Postlude 6: Cincin
Ada satu izin dan kesepakatan yang gue buat dengan papanya Sashi ketika gue datang menemuinya di rumah sakit untuk meminta izin mengajak Sashi liburan demi bisa memenuhi permintaan ulang tahun perempuan itu.
Berlibur bersama memang diluar rencana gue—bahkan tidak pernah terpikirkan sebelumnya oleh gue untuk bisa berlibur berdua bersama Sashi sampai menginap begitu, kalaupun iya, pasti nggak benar-benar berdua, keempat teman aneh gue itu juga pasti ikut.
Tapi ini berdua.
Dan jujur saja, meski itu agak diluar dugaan, gue senang sih. Ya ..., namanya juga liburan berdua sama pacar, nggak mungkin gue datar-datar aja, kan? Mungkin itu nggak waras.
Cuma masalahnya, karena gue harus minta izin langsung pada Om Lukman, gue jadi agak gila sedikit. Walau beliau ini sudah memberi lampu hijau pada hubungan gue dengan Sashi, dan kami sudah sering main catur bersama, gue tatap belum bisa terbiasa mengobrol dengan Om Lukman. Bawaannya entah kenapa selalu takut. Iya, takut salah kata dan salah tingkah yang nantinya berpengaruh pada hubungan gue dan Sashi. Kan serem.
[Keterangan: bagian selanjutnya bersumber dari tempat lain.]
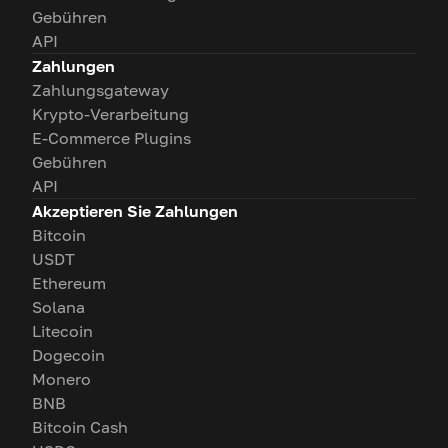
Gebühren
API
Zahlungen
Zahlungsgateway
Krypto-Verarbeitung
E-Commerce Plugins
Gebühren
API
Akzeptieren Sie Zahlungen
Bitcoin
USDT
Ethereum
Solana
Litecoin
Dogecoin
Monero
BNB
Bitcoin Cash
Terus ini malah gue disuruh minta izin buat bisa bawa anak perempuannya liburan berdua sama gue—lebih tepatnya, memenuhi keinginan anak perempuannya yang agak bikin jantungan ini untuk liburan bersama.
Tapi sebagai janji gue pada orangtua Sashi, juga pada Sashi itu sendiri, dan karena perasaan gue pada Sashi, gue tentu memberanikan diri untuk menemui Om Lukman di rumah sakit tempatnya bekerja.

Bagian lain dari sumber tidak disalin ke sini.